I've started constructing differently. More in stages. In the picture above, the shoulders and neckline are finished and the side seams are pinned as is the dart. I didn't want to guess about the placement. There's nothing more annoying than a dart that's out of place. The sleeves aren't even cut out yet. I was waiting to see what happened with the rest of the garment first.
In one of the reviews, there was a comment about the easing along the side of Vogue 8536 and how nice that was instead of the dreaded dart. The amount of easing drafted into the pattern was not sufficient for my bust. I could ease in the larger amount but that left a whole bunch of fabric along the side of the bust curve. A dart is MUCH more shapely and attractive than a bunch of fabric. That's been a positive outcome of this learning curve, identifying what THIS body needs... which is...
... curves. The back as drafted in Vogue 8536 is mostly straight other than some shaping through the side seam. On me that resulted in a fit that was smooth over the hip and baggy above. In the illustration, I experimented with adding the flare only below the waist and only to one side so that I could still cut the garment on fold. That resulted in less bagging over the waist but didn't eliminate it completely plus there ended up being little wings at hip level along the side seam. Conclusion, a center back seam with flare toward the middle is far more attractive.
As well... the shape of the armhole almost identically matched the shape of the armhole on my T & T pattern so I used the T & T sleeve and it didn't hang correctly. Debbie mentioned in her comments that she had rotated the sleeve. I can see why. The shoulder seam on this pattern angles toward the back making the position of the sleeve somewhat skewed. I didn't see that until the try on stage. Now I want to figure out how to identify an issue like this in advance. The secret will be in my fitting shell template. I'm amazed at how handy that is. For instance...
... when I compared the front of the fitting shell template with the front of the Vogue 8536 t-shirt, the waist on the template was 1" below the waist on the t-shirt. That was the indicator for a full bust adjustment and 1" was exactly the amount I needed. The front of the pinned t-shirt fit beautifully. That extra fullness became the dart I talked about above.
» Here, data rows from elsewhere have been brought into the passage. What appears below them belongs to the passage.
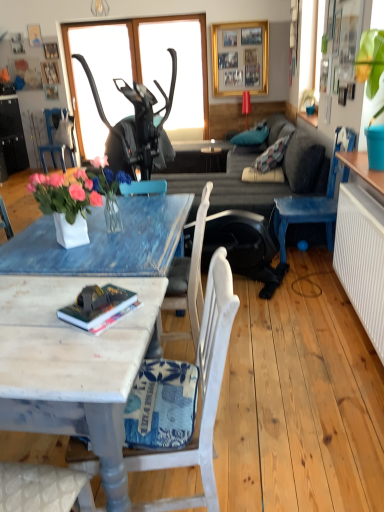 Question: Considering the relative sizes of gold metallic picture frame at upper center and dark gray fabric couch at center in the image provided, is gold metallic picture frame at upper center wider than dark gray fabric couch at center?

Choices:
 (A) yes
 (B) no

Answer: (B)

Question: Could dark gray fabric couch at center be considered to be inside gold metallic picture frame at upper center?

Choices:
 (A) yes
 (B) no

Answer: (B)

Question: Does gold metallic picture frame at upper center come in front of dark gray fabric couch at center?

Choices:
 (A) no
 (B) yes

Answer: (A)

Question: From the image's perspective, would you say gold metallic picture frame at upper center is positioned over dark gray fabric couch at center?

Choices:
 (A) yes
 (B) no

Answer: (A)

Question: Is gold metallic picture frame at upper center to the right of dark gray fabric couch at center from the viewer's perspective?

Choices:
 (A) yes
 (B) no

Answer: (A)

Question: Is gold metallic picture frame at upper center aimed at dark gray fabric couch at center?

Choices:
 (A) no
 (B) yes

Answer: (B)

Question: From a real-world perspective, is white painted wood chair at lower center, the 2th chair viewed from the left, on top of white ceramic vase at center?

Choices:
 (A) yes
 (B) no

Answer: (B)

Question: Is white painted wood chair at lower center, which appears as the 2th chair when viewed from the right, not within white ceramic vase at center?

Choices:
 (A) yes
 (B) no

Answer: (A)

Question: Is white painted wood chair at lower center, which is the third chair from top to bottom, further to camera compared to white ceramic vase at center?

Choices:
 (A) no
 (B) yes

Answer: (A)

Question: From the image's perspective, is white painted wood chair at lower center, which is the 1th chair in bottom-to-top order, on top of white ceramic vase at center?

Choices:
 (A) yes
 (B) no

Answer: (B)

Question: Are white painted wood chair at lower center, which appears as the 2th chair when viewed from the right, and white ceramic vase at center making contact?

Choices:
 (A) yes
 (B) no

Answer: (B)

Question: Is white painted wood chair at lower center, which is the third chair from top to bottom, positioned with its back to white ceramic vase at center?

Choices:
 (A) yes
 (B) no

Answer: (B)

Question: Is gold metallic picture frame at upper center positioned in front of blue painted wood chair at left, acting as the 1th chair starting from the top?

Choices:
 (A) yes
 (B) no

Answer: (A) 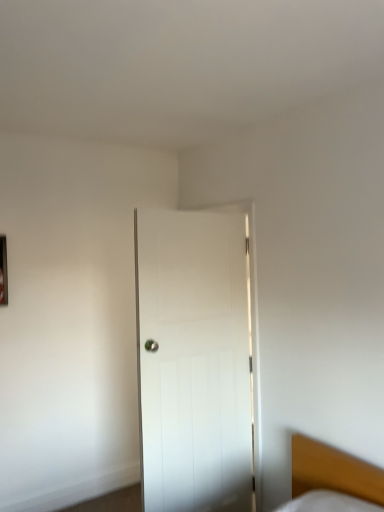 Question: Can you see wooden bed at lower right touching metallic rectangular frame at left?

Choices:
 (A) no
 (B) yes

Answer: (A)

Question: Would you say wooden bed at lower right is a long distance from metallic rectangular frame at left?

Choices:
 (A) yes
 (B) no

Answer: (A)

Question: Would you say wooden bed at lower right is outside metallic rectangular frame at left?

Choices:
 (A) yes
 (B) no

Answer: (A)

Question: Is wooden bed at lower right taller than metallic rectangular frame at left?

Choices:
 (A) yes
 (B) no

Answer: (B)

Question: Does wooden bed at lower right turn towards metallic rectangular frame at left?

Choices:
 (A) yes
 (B) no

Answer: (B)

Question: Is point (228, 377) closer or farther from the camera than point (309, 485)?

Choices:
 (A) farther
 (B) closer

Answer: (A)

Question: From the image's perspective, is white wooden door at center above or below wooden bed at lower right?

Choices:
 (A) below
 (B) above

Answer: (B)

Question: Looking at their shapes, would you say white wooden door at center is wider or thinner than wooden bed at lower right?

Choices:
 (A) thin
 (B) wide

Answer: (A)

Question: Is white wooden door at center situated inside wooden bed at lower right or outside?

Choices:
 (A) outside
 (B) inside

Answer: (A)

Question: Considering the relative positions of white wooden door at center and metallic rectangular frame at left in the image provided, is white wooden door at center to the left or to the right of metallic rectangular frame at left?

Choices:
 (A) left
 (B) right

Answer: (B)

Question: From a real-world perspective, is white wooden door at center positioned above or below metallic rectangular frame at left?

Choices:
 (A) above
 (B) below

Answer: (B)

Question: Relative to metallic rectangular frame at left, is white wooden door at center in front or behind?

Choices:
 (A) front
 (B) behind

Answer: (A)

Question: From the image's perspective, is white wooden door at center located above or below metallic rectangular frame at left?

Choices:
 (A) below
 (B) above

Answer: (A)

Question: From the image's perspective, is metallic rectangular frame at left positioned above or below white wooden door at center?

Choices:
 (A) below
 (B) above

Answer: (B)

Question: Considering the positions of point (0, 284) and point (228, 308), is point (0, 284) closer or farther from the camera than point (228, 308)?

Choices:
 (A) farther
 (B) closer

Answer: (A) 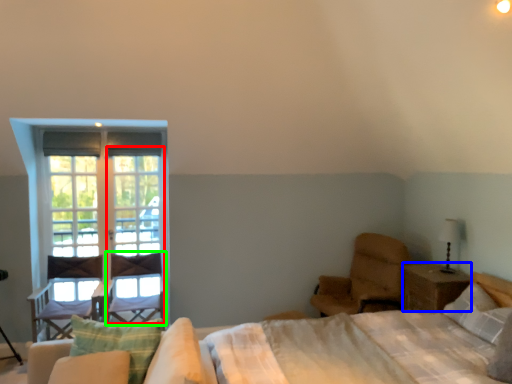 Question: Estimate the real-world distances between objects in this image. Which object is farther from screen door (highlighted by a red box), nightstand (highlighted by a blue box) or swivel chair (highlighted by a green box)?

Choices:
 (A) nightstand
 (B) swivel chair

Answer: (A) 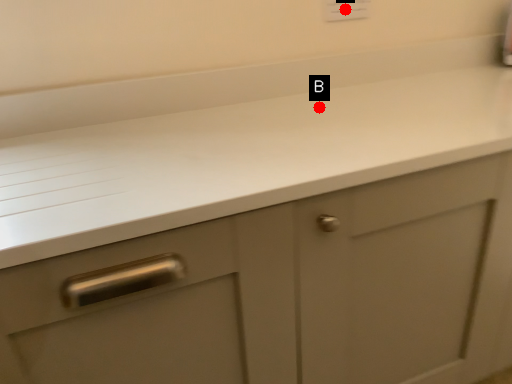 Question: Two points are circled on the image, labeled by A and B beside each circle. Which point appears farthest from the camera in this image?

Peggy Sagers talks about the importance of darts in Darts Are A Girl's Best Friend and shows how they are incorporated, rotated around, and hidden within the structure of the garment. I was wearing the black and white Vogue 8691 with its princess seams and beautiful fit. I barely altered this pattern and basically cut and stitched on the lines. It was an interesting awareness as I struggled to fit Vogue 8536. The thought occurred to me that I am too curvy for large expanses of fabric.
This shouldn't have been a lightening bolt thought. It's been obvious for a long time that I need more seams or more darts. What's lightening bolt is perhaps the acceptance of that reality and the shift of thinking from trying to make the traditional t-shirt work to embracing a "new" kind of t-shirt that works for me - the Myrna t-shirt. More about that tomorrow. Let me get back to experimental sewing. I think it's really important to push the boundaries and to try those what if thoughts that niggle because it's through that process that we make new discoveries or solidify old ones. It's also how we develop patterns of working that work for us. I've sewn for thirty-nine years and suddenly I'm sewing differently.
In the past, I've cut out, sewn, and then tried on garments. It may have been quicker but the results weren't so great and I'm not after fast; I'm after great results. Now, I pin all the pieces in place on the fabric to make sure there's enough and then I cut out the main garment pieces and begin basting it together. Some seams are thread basted. Some are pin basted. A seam is only sewn and/or serged when I am confident that it is correctly placed and shaped.
Seam by seam, I slowly build the garment changing what can be changed as I go along. This is new so it was slow and painful at first but I'm finding that with more practice it is becoming increasingly confident and faster and that the results are MUCH better. I have another experiment in progress hopefully to show you tomorrow and to compare with Vogue 8536.